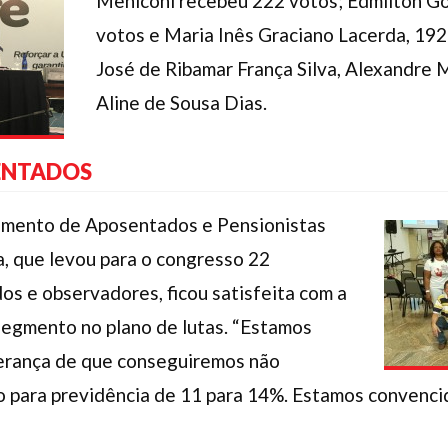
Meniconi recebeu 222 votos; Edmilton Go
votos e Maria Inês Graciano Lacerda, 192
José de Ribamar França Silva, Alexandre
Aline de Sousa Dias.
ENTADOS
mento de Aposentados e Pensionistas
a, que levou para o congresso 22
s e observadores, ficou satisfeita com a
segmento no plano de lutas. “Estamos
erança de que conseguiremos não
o para
previdência de 11 para 14%. Estamos convenci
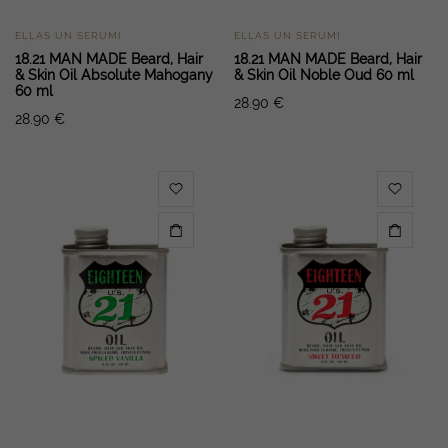
EĻĻAS UN SERUMI
EĻĻAS UN SERUMI
18.21 MAN MADE Beard, Hair
18.21 MAN MADE Beard, Hair
& Skin Oil Absolute Mahogany
& Skin Oil Noble Oud 60 ml
60 ml
28.90
€
28.90
€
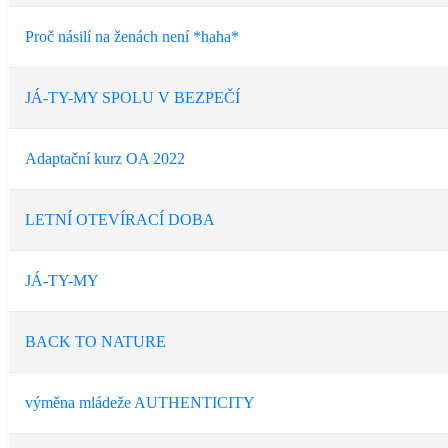
Proč násilí na ženách není *haha*
JÁ-TY-MY SPOLU V BEZPEČÍ
Adaptační kurz OA 2022
LETNÍ OTEVÍRACÍ DOBA
JÁ-TY-MY
BACK TO NATURE
výměna mládeže AUTHENTICITY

============================================================

◆ **Task**:
Leave the images aside and transcribe all entries exactly.

◆ **Task output**:
Meniconi recebeu 222 votos; Edmilton Go
votos e Maria Inês Graciano Lacerda, 192
José de Ribamar França Silva, Alexandre
Aline de Sousa Dias.
ENTADOS
mento de Aposentados e Pensionistas
a, que levou para o congresso 22
s e observadores, ficou satisfeita com a
segmento no plano de lutas. “Estamos
erança de que conseguiremos não
o para
previdência de 11 para 14%. Estamos convenci
EĻĻAS UN SERUMI
EĻĻAS UN SERUMI
18.21 MAN MADE Beard, Hair
18.21 MAN MADE Beard, Hair
& Skin Oil Absolute Mahogany
& Skin Oil Noble Oud 60 ml
60 ml
28.90
€
28.90
€
Proč násilí na ženách není *haha*
JÁ-TY-MY SPOLU V BEZPEČÍ
Adaptační kurz OA 2022
LETNÍ OTEVÍRACÍ DOBA
JÁ-TY-MY
BACK TO NATURE
výměna mládeže AUTHENTICITY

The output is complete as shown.